Ok, so I have an argument:
First note that the homotopy coherent nerve of $\mathit{Mfd}_W$ is equivalent to the quasicategory obtained by formally inverting $W$ in $N\left(\mathit{Mfd}\right)$- this holds in generality, as shown in a recent paper of Hinich (Proposition 2.2.1 of http://arxiv.org/abs/1311.4128). Let me just be lazy and write $\mathit{Mfd}_W$ also for this quasicategory.
Let $$y:\mathit{Mfd} \hookrightarrow Psh_\infty\left(\mathit{Mfd}\right)$$ be the Yoneda embedding into infinity presheaves. First, note that the localization $y\left(W\right)^{-1}Psh_\infty\left(\mathit{Mfd}\right)$ at the class of morphisms of the form $y\left(M \times \mathbb{R}\right) \to y(M)$ is canonically equivalent to $Psh_\infty\left(\mathit{Mfd}_W\right).$ To see this observe that the canonical functor $$\mathit{Mfd} \to Psh_\infty\left(\mathit{Mfd}\right) \to y\left(W\right)^{-1}Psh_\infty\left(\mathit{Mfd}\right)$$ sends $W$ to equivalences, so induces a functor $$\mathit{Mfd}_W \to y\left(W\right)^{-1}Psh_\infty\left(\mathit{Mfd}\right),$$ which one can show immediately by universal properties exhibits $y\left(W\right)^{-1}Psh_\infty\left(\mathit{Mfd}\right)$ as the free colimit completion of $\mathit{Mfd}_W$ in the world of quasicategories.

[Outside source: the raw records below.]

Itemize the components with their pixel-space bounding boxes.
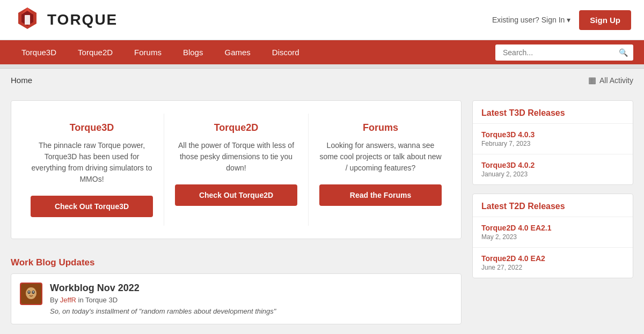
logo-area: TORQUE	[13, 5, 118, 34]
work-blog-section-header: Work Blog Updates	[11, 250, 462, 273]
main-content: Torque3D The pinnacle raw Torque power, …	[11, 100, 462, 324]
t2d-releases-title: Latest T2D Releases	[473, 194, 633, 217]
torque2d-card-desc: All the power of Torque with less of tho…	[175, 140, 297, 174]
header: TORQUE Existing user? Sign In ▾ Sign Up	[0, 0, 644, 40]
torque3d-card: Torque3D The pinnacle raw Torque power, …	[20, 114, 164, 226]
t2d-release-item-0: Torque2D 4.0 EA2.1 May 2, 2023	[473, 217, 633, 248]
forums-card-desc: Looking for answers, wanna see some cool…	[319, 140, 442, 174]
torque3d-card-button[interactable]: Check Out Torque3D	[31, 196, 153, 217]
torque3d-card-title: Torque3D	[31, 122, 153, 133]
dropdown-chevron-icon: ▾	[567, 16, 570, 24]
blog-author-link[interactable]: JeffR	[60, 296, 76, 304]
breadcrumb-home[interactable]: Home	[11, 76, 32, 85]
blog-info: Workblog Nov 2022 By JeffR in Torque 3D …	[50, 283, 452, 315]
nav-item-discord[interactable]: Discord	[261, 40, 310, 64]
t3d-releases-section: Latest T3D Releases Torque3D 4.0.3 Febru…	[472, 100, 633, 185]
navbar: Torque3D Torque2D Forums Blogs Games Dis…	[0, 40, 644, 64]
t3d-releases-title: Latest T3D Releases	[473, 101, 633, 124]
blog-avatar	[20, 283, 42, 305]
all-activity-link[interactable]: ▦ All Activity	[588, 75, 633, 85]
search-area: 🔍	[495, 44, 633, 61]
search-button[interactable]: 🔍	[613, 44, 633, 61]
t2d-release-0-title[interactable]: Torque2D 4.0 EA2.1	[481, 224, 624, 232]
t2d-releases-section: Latest T2D Releases Torque2D 4.0 EA2.1 M…	[472, 194, 633, 278]
nav-item-games[interactable]: Games	[214, 40, 261, 64]
t3d-release-1-title[interactable]: Torque3D 4.0.2	[481, 161, 624, 169]
t3d-release-1-date: January 2, 2023	[481, 170, 624, 178]
forums-card-title: Forums	[319, 122, 442, 133]
nav-item-torque2d[interactable]: Torque2D	[67, 40, 123, 64]
header-right: Existing user? Sign In ▾ Sign Up	[492, 10, 631, 30]
torque2d-card: Torque2D All the power of Torque with le…	[164, 114, 309, 226]
svg-point-7	[26, 287, 36, 299]
torque2d-card-title: Torque2D	[175, 122, 297, 133]
blog-excerpt: So, on today's installment of "random ra…	[50, 307, 452, 315]
svg-rect-5	[25, 15, 30, 25]
activity-icon: ▦	[588, 75, 596, 85]
t2d-release-1-title[interactable]: Torque2D 4.0 EA2	[481, 254, 624, 263]
forums-card-button[interactable]: Read the Forums	[319, 184, 442, 206]
blog-section: Workblog Nov 2022 By JeffR in Torque 3D …	[11, 273, 462, 324]
search-input[interactable]	[495, 44, 613, 61]
nav-item-torque3d[interactable]: Torque3D	[11, 40, 67, 64]
t2d-release-item-1: Torque2D 4.0 EA2 June 27, 2022	[473, 248, 633, 278]
blog-meta: By JeffR in Torque 3D	[50, 296, 452, 304]
nav-item-blogs[interactable]: Blogs	[172, 40, 214, 64]
t3d-release-item-1: Torque3D 4.0.2 January 2, 2023	[473, 154, 633, 184]
sign-up-button[interactable]: Sign Up	[579, 10, 631, 30]
blog-item: Workblog Nov 2022 By JeffR in Torque 3D …	[20, 283, 452, 315]
svg-point-10	[28, 291, 30, 292]
t3d-release-0-title[interactable]: Torque3D 4.0.3	[481, 130, 624, 139]
divider	[0, 64, 644, 69]
search-icon: 🔍	[619, 48, 628, 57]
t2d-release-0-date: May 2, 2023	[481, 233, 624, 241]
sign-in-link[interactable]: Existing user? Sign In ▾	[492, 16, 570, 24]
t2d-release-1-date: June 27, 2022	[481, 264, 624, 271]
logo-text: TORQUE	[47, 11, 118, 28]
torque-logo-icon	[13, 5, 42, 34]
nav-item-forums[interactable]: Forums	[123, 40, 172, 64]
main-layout: Torque3D The pinnacle raw Torque power, …	[0, 92, 644, 333]
cards-container: Torque3D The pinnacle raw Torque power, …	[11, 100, 462, 239]
sidebar: Latest T3D Releases Torque3D 4.0.3 Febru…	[472, 100, 633, 324]
forums-card: Forums Looking for answers, wanna see so…	[309, 114, 452, 226]
t3d-release-item-0: Torque3D 4.0.3 February 7, 2023	[473, 124, 633, 154]
blog-title: Workblog Nov 2022	[50, 283, 452, 294]
svg-point-11	[33, 291, 34, 292]
all-activity-label: All Activity	[599, 76, 633, 85]
breadcrumb-bar: Home ▦ All Activity	[0, 69, 644, 92]
torque3d-card-desc: The pinnacle raw Torque power, Torque3D …	[31, 140, 153, 185]
torque2d-card-button[interactable]: Check Out Torque2D	[175, 184, 297, 206]
t3d-release-0-date: February 7, 2023	[481, 140, 624, 147]
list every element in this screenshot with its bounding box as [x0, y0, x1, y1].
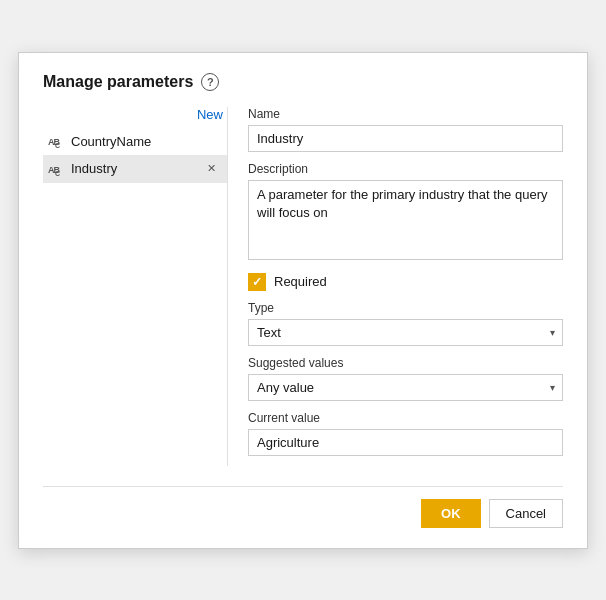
name-input[interactable] [248, 125, 563, 152]
suggested-select-wrapper: Any value List of values ▾ [248, 374, 563, 401]
name-label: Name [248, 107, 563, 121]
required-label: Required [274, 274, 327, 289]
param-item-countryname[interactable]: AB C CountryName [43, 128, 227, 155]
svg-text:C: C [55, 142, 60, 148]
current-label: Current value [248, 411, 563, 425]
description-label: Description [248, 162, 563, 176]
dialog-footer: OK Cancel [43, 486, 563, 528]
suggested-select[interactable]: Any value List of values [248, 374, 563, 401]
close-industry-icon[interactable]: ✕ [203, 161, 219, 177]
param-type-icon-countryname: AB C [47, 134, 65, 148]
param-item-industry[interactable]: AB C Industry ✕ [43, 155, 227, 183]
dialog-title: Manage parameters [43, 73, 193, 91]
cancel-button[interactable]: Cancel [489, 499, 563, 528]
right-panel: Name Description A parameter for the pri… [228, 107, 563, 466]
suggested-label: Suggested values [248, 356, 563, 370]
param-type-icon-industry: AB C [47, 162, 65, 176]
dialog-body: New AB C CountryName AB C [43, 107, 563, 466]
manage-parameters-dialog: Manage parameters ? New AB C CountryName [18, 52, 588, 549]
type-label: Type [248, 301, 563, 315]
new-link[interactable]: New [197, 107, 223, 122]
description-input[interactable]: A parameter for the primary industry tha… [248, 180, 563, 260]
svg-text:C: C [55, 170, 60, 176]
left-panel-header: New [43, 107, 227, 128]
required-checkbox[interactable]: ✓ [248, 273, 266, 291]
param-label-countryname: CountryName [71, 134, 219, 149]
checkmark-icon: ✓ [252, 276, 262, 288]
type-select[interactable]: Text Number Date Boolean [248, 319, 563, 346]
ok-button[interactable]: OK [421, 499, 481, 528]
current-value-input[interactable] [248, 429, 563, 456]
left-panel: New AB C CountryName AB C [43, 107, 228, 466]
dialog-title-row: Manage parameters ? [43, 73, 563, 91]
required-row: ✓ Required [248, 273, 563, 291]
type-select-wrapper: Text Number Date Boolean ▾ [248, 319, 563, 346]
help-icon[interactable]: ? [201, 73, 219, 91]
param-label-industry: Industry [71, 161, 197, 176]
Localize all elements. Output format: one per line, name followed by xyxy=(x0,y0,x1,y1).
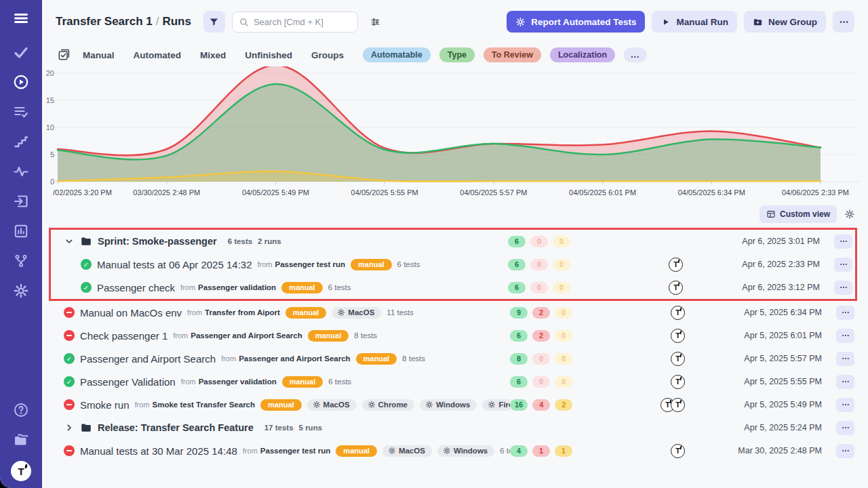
run-row[interactable]: ✓Manual tests at 06 Apr 2025 14:32fromPa… xyxy=(51,253,855,276)
workspace-logo[interactable]: T xyxy=(11,461,31,481)
run-tests-count: 6 tests xyxy=(397,260,420,268)
sidebar-item-menu[interactable] xyxy=(12,9,30,27)
folder-icon xyxy=(80,422,92,434)
run-tests-count: 6 tests xyxy=(328,283,351,291)
manual-run-button[interactable]: Manual Run xyxy=(652,11,737,33)
sidebar-item-projects[interactable] xyxy=(12,431,30,449)
chevron-right-icon[interactable] xyxy=(64,422,75,433)
search-box[interactable] xyxy=(232,12,358,33)
tag-pill-more[interactable]: ... xyxy=(624,47,646,62)
run-date: Apr 5, 2025 6:01 PM xyxy=(720,331,829,340)
breadcrumb-page: Runs xyxy=(162,15,191,28)
sidebar-item-tests[interactable] xyxy=(12,43,30,61)
run-source: fromPassenger validation xyxy=(181,378,277,386)
env-pill-macos: MacOS xyxy=(307,399,357,411)
row-menu-button[interactable] xyxy=(836,352,854,366)
run-tests-count: 11 tests xyxy=(387,308,413,317)
row-menu-button[interactable] xyxy=(834,281,852,295)
tab-mixed[interactable]: Mixed xyxy=(200,50,226,60)
sidebar-item-analytics[interactable] xyxy=(12,163,30,180)
passed-badge: 6 xyxy=(508,282,526,293)
header-more-button[interactable] xyxy=(833,11,854,33)
sidebar-item-runs[interactable] xyxy=(12,73,30,91)
row-menu-button[interactable] xyxy=(836,329,854,343)
run-row[interactable]: ✓Passenger and Airport SearchfromPasseng… xyxy=(42,347,868,370)
group-row[interactable]: Sprint: Smoke-passenger6 tests2 runs600A… xyxy=(51,230,855,253)
tab-manual[interactable]: Manual xyxy=(83,50,115,60)
app-window: T Transfer Search 1/Runs Report Automate… xyxy=(0,0,868,488)
row-main-cell: Smoke runfromSmoke test Transfer Searchm… xyxy=(64,399,510,411)
svg-text:10: 10 xyxy=(46,123,54,131)
new-group-button[interactable]: New Group xyxy=(744,11,826,33)
group-title: Sprint: Smoke-passenger xyxy=(98,236,217,247)
filter-button[interactable] xyxy=(203,11,225,33)
avatar: T xyxy=(671,375,685,389)
run-date: Apr 5, 2025 5:57 PM xyxy=(720,354,829,363)
group-runs-count: 2 runs xyxy=(258,237,281,245)
search-icon xyxy=(239,17,249,27)
run-title: Manual tests at 06 Apr 2025 14:32 xyxy=(97,259,252,270)
svg-text:04/06/2025 2:33 PM: 04/06/2025 2:33 PM xyxy=(782,188,849,197)
skipped-badge: 0 xyxy=(555,307,572,319)
custom-view-button[interactable]: Custom view xyxy=(760,205,837,223)
run-title: Check passenger 1 xyxy=(80,330,167,342)
tab-unfinished[interactable]: Unfinished xyxy=(245,50,292,60)
run-row[interactable]: Manual on MacOs envfromTransfer from Aip… xyxy=(42,301,868,324)
row-menu-button[interactable] xyxy=(836,306,854,320)
tag-pill-automatable[interactable]: Automatable xyxy=(363,47,431,62)
run-row[interactable]: ✓Passenger ValidationfromPassenger valid… xyxy=(42,370,868,393)
table-icon xyxy=(766,209,776,219)
run-title: Passenger and Airport Search xyxy=(80,353,216,365)
row-menu-button[interactable] xyxy=(836,375,854,389)
failed-badge: 0 xyxy=(530,236,548,247)
svg-text:5: 5 xyxy=(50,150,54,159)
run-row[interactable]: Smoke runfromSmoke test Transfer Searchm… xyxy=(42,393,868,416)
run-type-tag: manual xyxy=(308,330,349,342)
select-all-icon[interactable] xyxy=(57,48,71,62)
list-toolbar: Custom view xyxy=(42,202,868,226)
chevron-down-icon[interactable] xyxy=(64,236,75,247)
row-menu-button[interactable] xyxy=(834,235,852,249)
avatar: T xyxy=(671,444,685,458)
run-row[interactable]: ✓Passenger checkfromPassenger validation… xyxy=(51,276,855,299)
skipped-badge: 0 xyxy=(555,376,572,388)
sidebar-item-pulls[interactable] xyxy=(12,192,30,210)
result-badges: 920 xyxy=(510,307,578,319)
assignee-avatars: T xyxy=(578,375,720,389)
annotation-rect: Sprint: Smoke-passenger6 tests2 runs600A… xyxy=(49,228,857,301)
run-title: Smoke run xyxy=(80,399,130,411)
sidebar-item-settings[interactable] xyxy=(12,282,30,300)
result-badges: 600 xyxy=(510,376,578,388)
list-settings-button[interactable] xyxy=(841,205,859,223)
tag-pill-type[interactable]: Type xyxy=(439,47,475,62)
sidebar-item-help[interactable] xyxy=(12,401,30,419)
group-row[interactable]: Release: Transfer Search Feature17 tests… xyxy=(42,416,868,439)
tab-groups[interactable]: Groups xyxy=(311,50,344,60)
svg-text:20: 20 xyxy=(46,69,54,77)
search-input[interactable] xyxy=(254,17,351,27)
skipped-badge: 0 xyxy=(555,353,572,365)
report-automated-tests-button[interactable]: Report Automated Tests xyxy=(507,11,645,33)
run-source: fromPassenger test run xyxy=(258,260,346,268)
tab-automated[interactable]: Automated xyxy=(134,50,182,60)
sidebar-item-reports[interactable] xyxy=(12,222,30,240)
row-menu-button[interactable] xyxy=(836,398,854,412)
gear-icon xyxy=(844,209,855,220)
view-settings-button[interactable] xyxy=(365,11,387,33)
row-menu-button[interactable] xyxy=(834,258,852,272)
tag-pill-localization[interactable]: Localization xyxy=(550,47,615,62)
passed-badge: 6 xyxy=(510,376,528,388)
sidebar-item-plans[interactable] xyxy=(12,103,30,121)
run-row[interactable]: Check passenger 1fromPassenger and Airpo… xyxy=(42,324,868,347)
env-pill-macos: MacOS xyxy=(382,445,432,457)
tag-pill-to-review[interactable]: To Review xyxy=(484,47,541,62)
status-failed-icon xyxy=(64,307,75,318)
sidebar-item-branches[interactable] xyxy=(12,252,30,270)
skipped-badge: 0 xyxy=(553,259,570,270)
row-menu-button[interactable] xyxy=(836,421,854,435)
row-menu-button[interactable] xyxy=(836,444,854,458)
run-row[interactable]: Manual tests at 30 Mar 2025 14:48fromPas… xyxy=(42,439,868,462)
sidebar-item-milestones[interactable] xyxy=(12,133,30,150)
breadcrumb-project: Transfer Search 1 xyxy=(56,15,153,28)
run-title: Passenger check xyxy=(97,282,175,293)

Let $$y_w:\mathit{Mfd}_W \hookrightarrow Psh_\infty\left(\mathit{Mfd}_W\right)\simeq y\left(W\right)^{-1}Psh_\infty\left(\mathit{Mfd}\right)$$ denote the Yoneda embedding. Uwinding what we've done, we have that $$y_w\left(M\right) \simeq h \circ y\left(M\right)$$ for all manifolds $M.$ Let $h$ denote the localization functor $$h:Psh_\infty\left(\mathit{Mfd}\right) \to y\left(W\right)^{-1}Psh_\infty\left(\mathit{Mfd}\right).$$ By Lemma 7.5 of http://arxiv.org/abs/1311.3188, we have that $h$ can be computed as:
$$h\left(F\right)\left(M\right) = \operatorname{hocolim} F\left(M \times \Delta^n_{ext}\right)$$
where $\Delta_{ext}:\Delta \to \mathit{Mfd}$ is the "standard cosimplicial manifold," with each $$\Delta^n_{ext} \cong \mathbb{R}^n.$$
Now, $$h\left(y\left(M\right)\right)\left(N\right) = \operatorname{hocolim} Hom\left(N \times \Delta^n_{ext},M\right).$$
This homotopy colimit is a simplicial diagram of sets (regarded as discrete simplicial sets), so the hocolim is simply the starting simplicial set $$Hom\left(N \times \Delta^\star_{ext},M\right).$$ Finally, (and here I guess I am being partly sloppy), this simplicial set is homotopy equivalent to $Sing(M^N),$ where $M^N$ is the compactly generated mapping space. (Incidentally, if anyone has a clean proof of this last claim, let me know).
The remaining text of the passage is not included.